Alistar avanzó, interrumpiendo el momento. Su expresión era seria y su tono, implacable.
—No es momento de sentimentalismos. Tenemos un plan. Alguien en el reino Pendragon nos está proporcionando información crucial. Con su ayuda, podemos localizar las gemas restantes y obtener el poder que necesitamos para reclamar el trono que me pertenece por derecho.
Morgana asintió lentamente, sus ojos, que ahora parecían contener un brillo inhumano, se fijaron en los de su hijo. Una sonrisa se dibujó en su rostro.
—Por supuesto, querido. Todo este poder será tuyo, y con él, el trono estará en las manos adecuadas. Pero no olvides que la corona no solo se gana, sino que se defiende.
Lord Lesquirat, ahora viendo la escena claramente por primera vez en años, esbozó una sonrisa orgullosa.
—Haremos que se arrodillen ante ti, hijo.

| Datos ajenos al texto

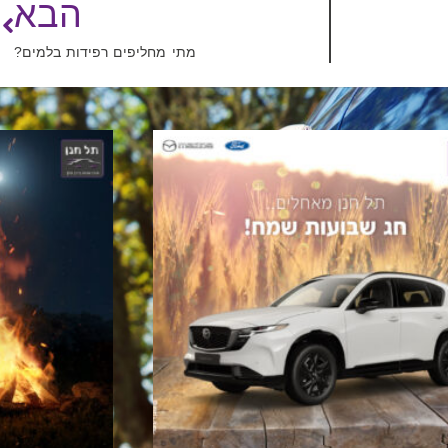
הבא
מתי מחליפים רפידות בלמים?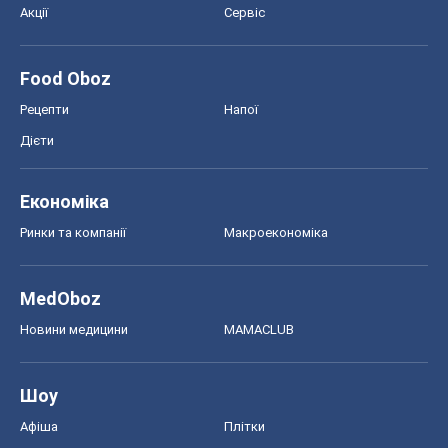
Акції
Сервіс
Food Oboz
Рецепти
Напої
Дієти
Економіка
Ринки та компанії
Макроекономіка
MedOboz
Новини медицини
MAMACLUB
Шоу
Афіша
Плітки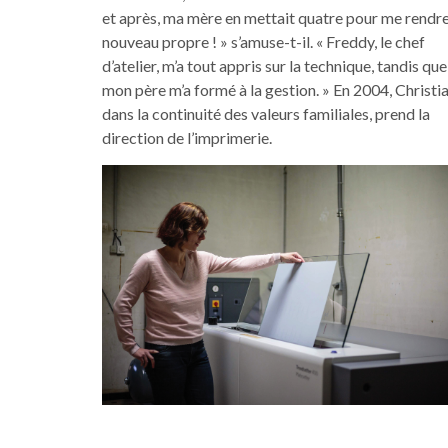
et après, ma mère en mettait quatre pour me rendre
nouveau propre ! » s’amuse-t-il. « Freddy, le chef
d’atelier, m’a tout appris sur la technique, tandis que
mon père m’a formé à la gestion. » En 2004, Christia
dans la continuité des valeurs familiales, prend la
direction de l’imprimerie.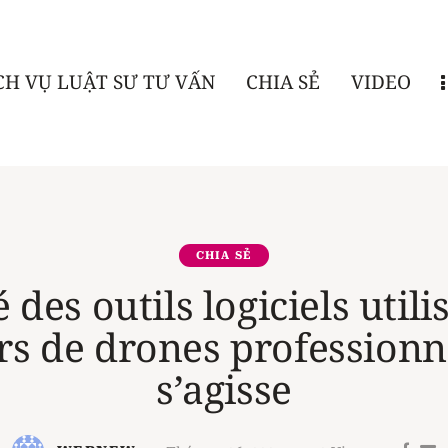
CH VỤ LUẬT SƯ TƯ VẤN
CHIA SẺ
VIDEO
CHIA SẺ
 des outils logiciels utili
rs de drones professionn
s’agisse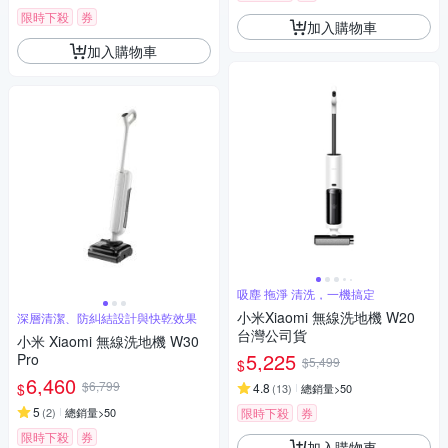
限時下殺
券
加入購物車
加入購物車
吸塵 拖淨 清洗，一機搞定
小米Xiaomi 無線洗地機 W20
深層清潔、防糾結設計與快乾效果
台灣公司貨
小米 Xiaomi 無線洗地機 W30
5,225
Pro
$5,499
$
6,460
$6,799
$
4.8
(
13
)
總銷量>50
5
(
2
)
總銷量>50
限時下殺
券
限時下殺
券
加入購物車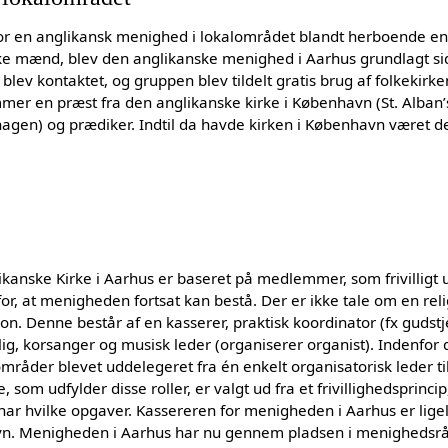
or en anglikansk menighed i lokalområdet blandt herboende en
ke mænd, blev den anglikanske menighed i Aarhus grundlagt sid
blev kontaktet, og gruppen blev tildelt gratis brug af folkekirken
mmer en præst fra den anglikanske kirke i København (St. Alban
agen) og prædiker. Indtil da havde kirken i København været d
kanske Kirke i Aarhus er baseret på medlemmer, som frivilligt 
or, at menigheden fortsat kan bestå. Der er ikke tale om en reli
on. Denne består af en kasserer, praktisk koordinator (fx gudst
lig, korsanger og musisk leder (organiserer organist). Indenfor d
områder blevet uddelegeret fra én enkelt organisatorisk leder 
, som udfylder disse roller, er valgt ud fra et frivillighedsprinci
 har hvilke opgaver. Kassereren for menigheden i Aarhus er lige
n. Menigheden i Aarhus har nu gennem pladsen i menighedsråd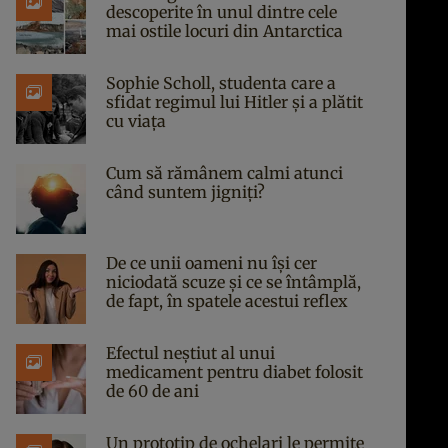
descoperite în unul dintre cele
mai ostile locuri din Antarctica
Sophie Scholl, studenta care a
sfidat regimul lui Hitler și a plătit
cu viața
Cum să rămânem calmi atunci
când suntem jigniți?
De ce unii oameni nu își cer
niciodată scuze și ce se întâmplă,
de fapt, în spatele acestui reflex
Efectul neștiut al unui
medicament pentru diabet folosit
de 60 de ani
Un prototip de ochelari le permite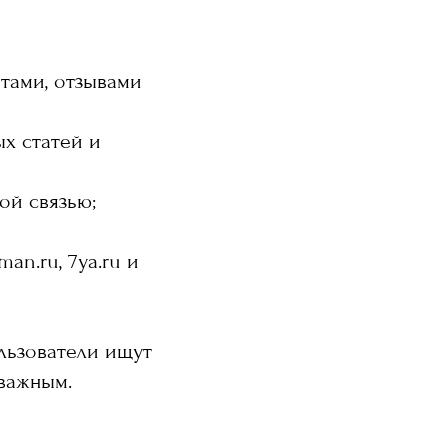
тами, отзывами
х статей и
ой связью;
an.ru, 7ya.ru и
ользователи ищут
 важным.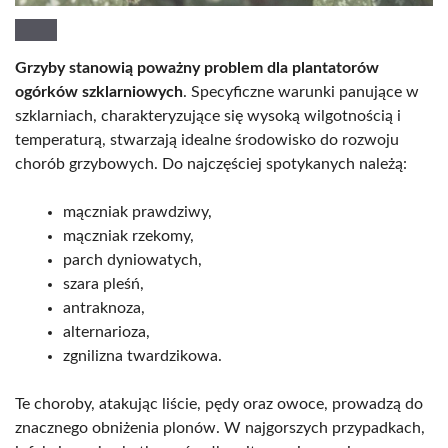
Grzyby stanowią poważny problem dla plantatorów
ogórków szklarniowych
. Specyficzne warunki panujące w
szklarniach, charakteryzujące się wysoką wilgotnością i
temperaturą, stwarzają idealne środowisko do rozwoju
chorób grzybowych. Do najczęściej spotykanych należą:
mączniak prawdziwy,
mączniak rzekomy,
parch dyniowatych,
szara pleśń,
antraknoza,
alternarioza,
zgnilizna twardzikowa.
Te choroby, atakując liście, pędy oraz owoce, prowadzą do
znacznego obniżenia plonów. W najgorszych przypadkach,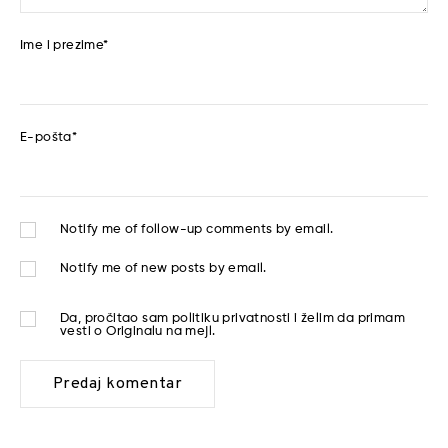
Ime i prezime
*
E-pošta
*
Notify me of follow-up comments by email.
Notify me of new posts by email.
Da, pročitao sam
politiku privatnosti
i želim da primam
vesti o Originalu na mejl.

Ellos aún no saben lo que está por venir.
Alistar inclinó la cabeza, satisfecho, mientras el aire en la habitación parecía volverse más denso. En su mente, solo había un objetivo: asegurarse de que, una vez obtenidas las gemas restantes, nadie osara desafiar su derecho a gobernar.
—Que el reino de Pendragon se prepare —dijo Alistar con firmeza—, porque pronto tendrán un nuevo rey.
Ya era de noche, y la luna se alzaba sobre la plaza de la ciudad, proyectando una suave luz plateada sobre las piedras antiguas. Eric estaba allí, esperando a Lilianne, sin la armadura que había llevado durante el día. En su lugar, vestía ropa sencilla, un aspecto mucho más relajado, aunque su mente estaba lejos de estarlo. Se sentía inusualmente nervioso por este encuentro, una mezcla de emociones que no podía comprender del todo.
Una parte de él estaba emocionado. Lilianne era alegre, amable, y había algo en su sonrisa que lo hacía sentir bien, a pesar de las preocupaciones que cargaba. Pero otra parte de él se sentía profundamente culpable. Sus pensamientos volvían constantemente a Siena, la princesa que había sido su compañera durante años, la mujer a quien amaba y quien ahora estaba en peligro. No sabía si estaba bien, ni siquiera sabía si estaba viva, y ese desconocimiento lo carcomía por dentro. La culpa se enroscaba en su pecho, haciéndolo sentir como si estuviera traicionando la memoria de Siena al estar aquí, esperando a otra mujer.